Context
Deskdrop is an internal communications platform developed by CI&T, focused in companies using Google G Suite. Among other features, this platform allows companies employees to share relevant articles with their peers, and collaborate around them.
Content
This rich and rare dataset contains a real sample of 12 months logs (Mar. 2016 - Feb. 2017) from CI&T's Internal Communication platform (DeskDrop).
I contains about 73k logged users interactions on more than 3k public articles shared in the platform.
This dataset features some distinctive characteristics:
- Item attributes: Articles' original URL, title, and content plain text are available in two languages (English and Portuguese).
- Contextual information: Context of the users visits, like date/time, client (mobile native app / browser) and geolocation.
- Logged users: All users are required to login in the platform, providing a long-term tracking of users preferences (not depending on cookies in devices).
- Rich implicit feedback: Different interaction types were logged, making it possible to infer the user's level of interest in the articles (eg. comments > likes > views).

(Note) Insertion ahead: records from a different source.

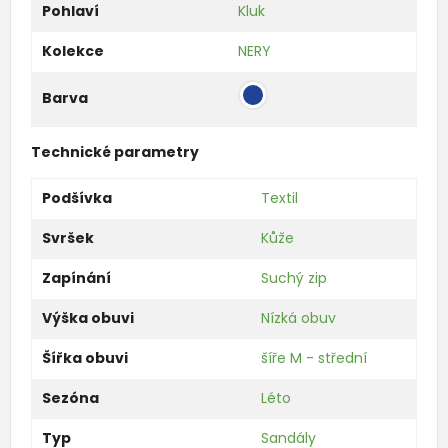
Pohlaví
Kluk
Kolekce
NERY
Barva
Technické parametry
Podšívka
Textil
Svršek
Kůže
Zapínání
Suchý zip
Výška obuvi
Nízká obuv
Šířka obuvi
šíře M - střední
Sezóna
Léto
Typ
Sandály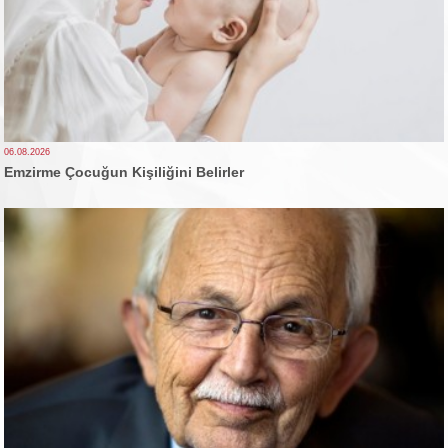
06.08.2026
Emzirme Çocuğun Kişiliğini Belirler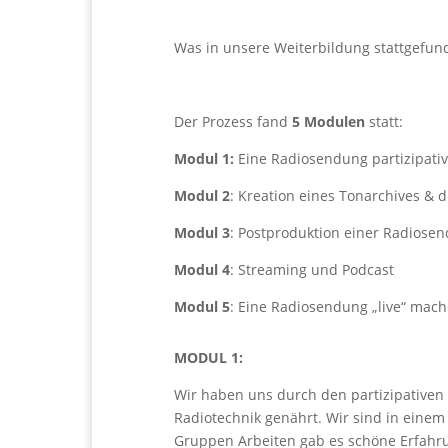
Was in unsere Weiterbildung stattgefun
Der Prozess fand
5 Modulen
statt:
Modul 1:
Eine Radiosendung partizipat
Modul 2
: Kreation eines Tonarchives & 
Modul 3
: Postproduktion einer Radiose
Modul 4
: Streaming und Podcast
Modul 5
: Eine Radiosendung „live“ mac
MODUL 1:
Wir haben uns durch den partizipativen 
Radiotechnik genährt. Wir sind in ein
Gruppen Arbeiten gab es schöne Erfahr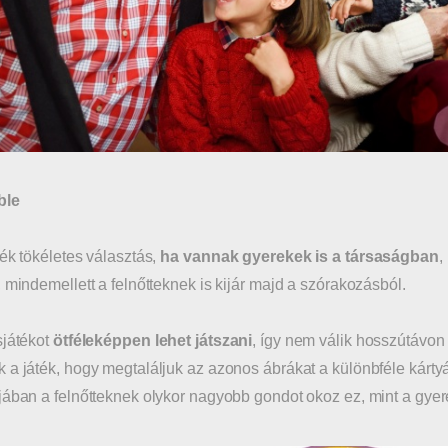
ble
ték tökéletes választás,
ha vannak gyerekek is a társaságban
,
, mindemellett a felnőtteknek is kijár majd a szórakozásból.
sjátékot
ötféleképpen lehet játszani
, így nem válik hosszútávo
 a játék, hogy megtaláljuk az azonos ábrákat a különbféle kárty
jában a felnőtteknek olykor nagyobb gondot okoz ez, mint a gye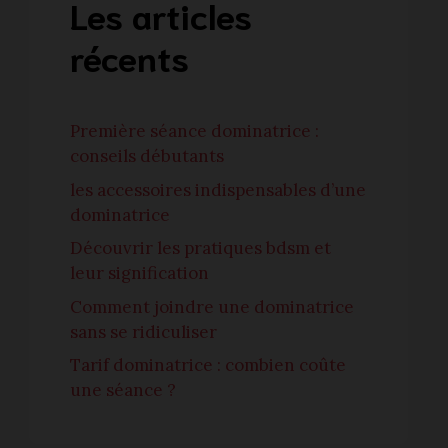
Les articles
récents
Première séance dominatrice :
conseils débutants
les accessoires indispensables d’une
dominatrice
Découvrir les pratiques bdsm et
leur signification
Comment joindre une dominatrice
sans se ridiculiser
Tarif dominatrice : combien coûte
une séance ?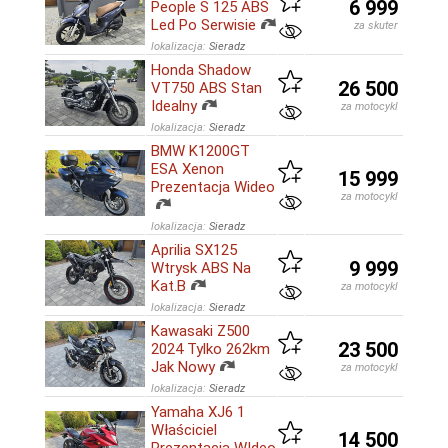
6 999
People S 125 ABS
Led Po Serwisie
za skuter
lokalizacja:
Sieradz
Honda Shadow
26 500
VT750 ABS Stan
Idealny
za motocykl
lokalizacja:
Sieradz
BMW K1200GT
ESA Xenon
15 999
Prezentacja Wideo
za motocykl
lokalizacja:
Sieradz
Aprilia SX125
9 999
Wtrysk ABS Na
Kat.B
za motocykl
lokalizacja:
Sieradz
Kawasaki Z500
23 500
2024 Tylko 262km
Jak Nowy
za motocykl
lokalizacja:
Sieradz
Yamaha XJ6 1
Właściciel
14 500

- Multi-platform: Users interactions were tracked in different platforms (web browsers and mobile native apps)
If you like it, please upvote!
Take a look in these featured Python kernels:
Acknowledgements
We thank CI&T for the support and permission to share a sample of real usage data from its internal communication platform: Deskdrop.
Inspiration
The two main approaches for Recommender Systems are Collaborative Filtering and Content-Based Filtering.

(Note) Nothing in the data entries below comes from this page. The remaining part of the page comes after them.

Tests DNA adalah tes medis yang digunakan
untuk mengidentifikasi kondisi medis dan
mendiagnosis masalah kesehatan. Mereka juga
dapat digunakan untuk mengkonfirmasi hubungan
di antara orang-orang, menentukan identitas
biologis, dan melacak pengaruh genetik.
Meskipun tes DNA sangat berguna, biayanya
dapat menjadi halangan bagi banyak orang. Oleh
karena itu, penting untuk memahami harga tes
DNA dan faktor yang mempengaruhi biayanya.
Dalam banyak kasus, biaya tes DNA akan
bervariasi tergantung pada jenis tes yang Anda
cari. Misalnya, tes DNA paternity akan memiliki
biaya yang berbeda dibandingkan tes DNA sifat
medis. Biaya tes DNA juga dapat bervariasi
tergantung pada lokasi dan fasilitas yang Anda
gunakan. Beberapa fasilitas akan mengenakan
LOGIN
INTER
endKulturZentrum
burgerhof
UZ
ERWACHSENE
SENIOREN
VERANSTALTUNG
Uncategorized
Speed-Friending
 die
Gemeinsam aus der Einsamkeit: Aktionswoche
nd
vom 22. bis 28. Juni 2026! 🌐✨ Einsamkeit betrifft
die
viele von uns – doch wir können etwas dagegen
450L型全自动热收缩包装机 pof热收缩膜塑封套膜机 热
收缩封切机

In the RecSys community, there are some popular datasets available with users ratings on items (explicit feedback), like MovieLens and Netflix Prize, which are useful for Collaborative Filtering techniques.

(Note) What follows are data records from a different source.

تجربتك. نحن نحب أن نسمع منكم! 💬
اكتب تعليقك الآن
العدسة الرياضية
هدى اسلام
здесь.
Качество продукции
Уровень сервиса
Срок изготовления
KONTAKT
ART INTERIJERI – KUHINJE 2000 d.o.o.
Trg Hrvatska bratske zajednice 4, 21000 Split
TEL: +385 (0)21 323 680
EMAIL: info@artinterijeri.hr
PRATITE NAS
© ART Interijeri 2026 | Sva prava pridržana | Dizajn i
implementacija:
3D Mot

Therefore, it is very difficult to find open datasets with additional item attributes, which would allow the application of Content-Based filtering techniques or Hybrid approaches, specially in the domain of ephemeral textual items (eg. articles and news).
News datasets are also reported in academic literature as very sparse, in the sense that, as users are usually not required to log in in news portals, IDs are based on device cookies, making it hard to track the users page visits in different portals, browsing sessions and devices.
This difficult scenario for research and experiments on Content Recommender Systems was the main motivation for the sharing of this dataset.